Para ele, o importante é manter o custo de produção baixo, porque na medida que a China retorne a sua capacidade de produção, ela vai procurar produtos que possam manter a qualidade, mas também preços competitivos.

Barbieri também alegou que a China não tem problemas de divisas. Ele ressaltou que aquele país tem um programa de cerca de US$ 2 trilhões de reservas só em bônus no tesouro americano. “É claro que há interesse da China em continuar a sua exportação. Aquele país tem, inclusive, um projeto que chama Made in China 2025, que é o domínio do comércio mundial através de logística.” Ele lembrou que a China ampliou toda a sua capacidade de compra na área de portos e construção de ferrovias. “Ela sabe que sua demanda será crescente.”

Também foi apontado por Barbieri que o objetivo da China é o de tirar o poder do dólar no mercado mundial e colocar como alternativa a sua moeda digital, recém lançada. Logo, para comprar e vender para a China está será a nova moeda. Diante disso, a queima de estoques das reservas em títulos do tesouro americano, faz parte desta estratégia, pois espera a desvalorização do dólar.

Esse economista ainda destacou que a medida que melhora a qualidade de vida do povo chinês é que aquele país precisa de mais produtos, particularmente agrícolas. E a parte da exportação da China está mais voltada para o seguimento industrial. É onde praticamente o país ganha mais e pode pagar melhor aos seus cidadãos. “Sem dúvida o mundo inteiro vai comprar menos, não é só o Brasil que diminuiu a sua compra. A demanda de petróleo caiu a praticamente quase zero. Então, a China vai buscar um reequilíbrio, mas esse reequilíbrio não é necessariamente contra o Brasil”, disse Barbieri.

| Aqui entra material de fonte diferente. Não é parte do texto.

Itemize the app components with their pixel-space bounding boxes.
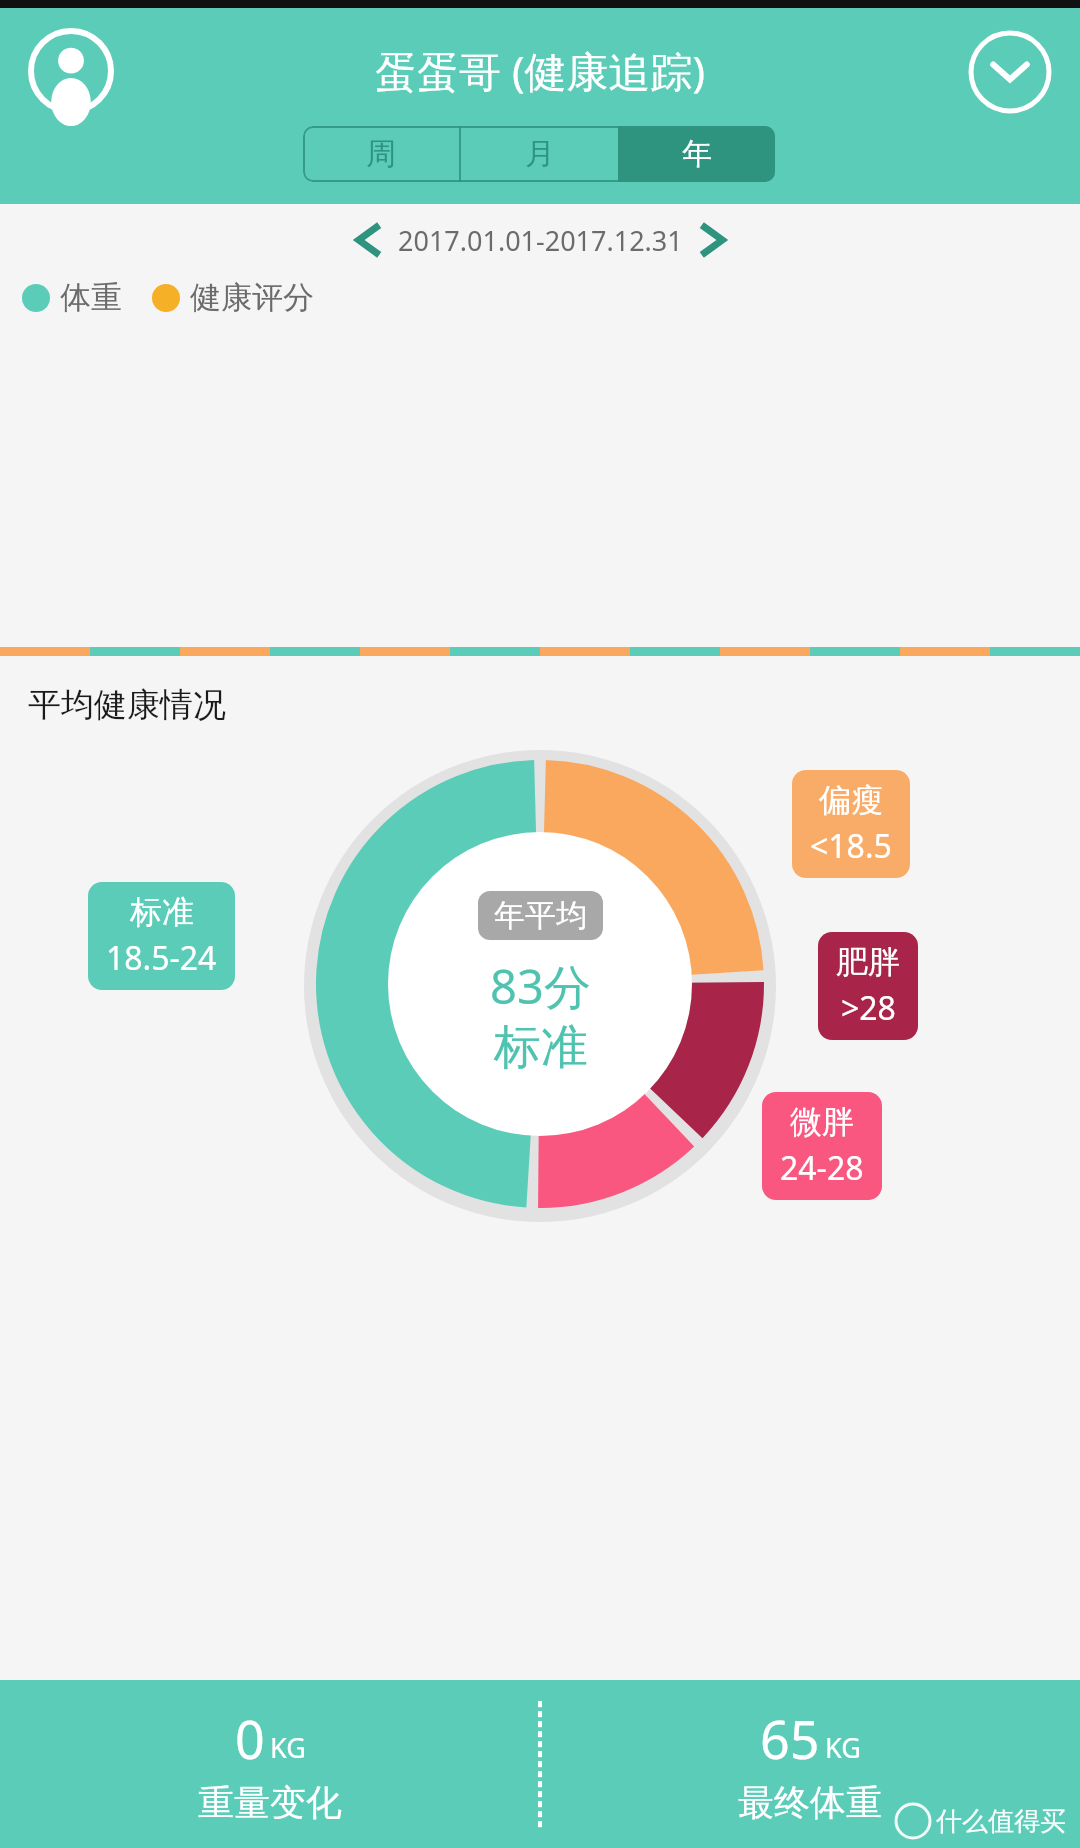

Na visão dele, o Brasil é um parceiro importantíssimo para a China, pois esse país pode tirar um grande proveito nessa ocasião, agora, em que a China continuará tendo que disputar mercado para os seus produtos, porém, está sofrendo uma série de ações, inclusive públicas, a nível da Justiça em função de ter liberado de maneira irresponsável e tardia informações do vírus o que está causando também uma crise política com o mundo inteiro.

Outra expectativa é de que ocorra uma nova relação comercial dos Estados Unidos com o Brasil diante dessa doença. Isso porque já está em curso uma negociação mais direta entre o país norte-americano e o Brasil. “Na área agrícola, em particular, com toda sua capacidade de produção de proteína animal, o Brasil deve ocupar um lugar de destaque. Isso porque a pandemia não só acabou atrapalhando a produção nos EUA, como também na China. Com isso, o país se coloca como um eminentemente provedor de produtos de alta qualidade para o mundo em geral e para esses dois grandes países, em particular”, ressaltou Barbieri.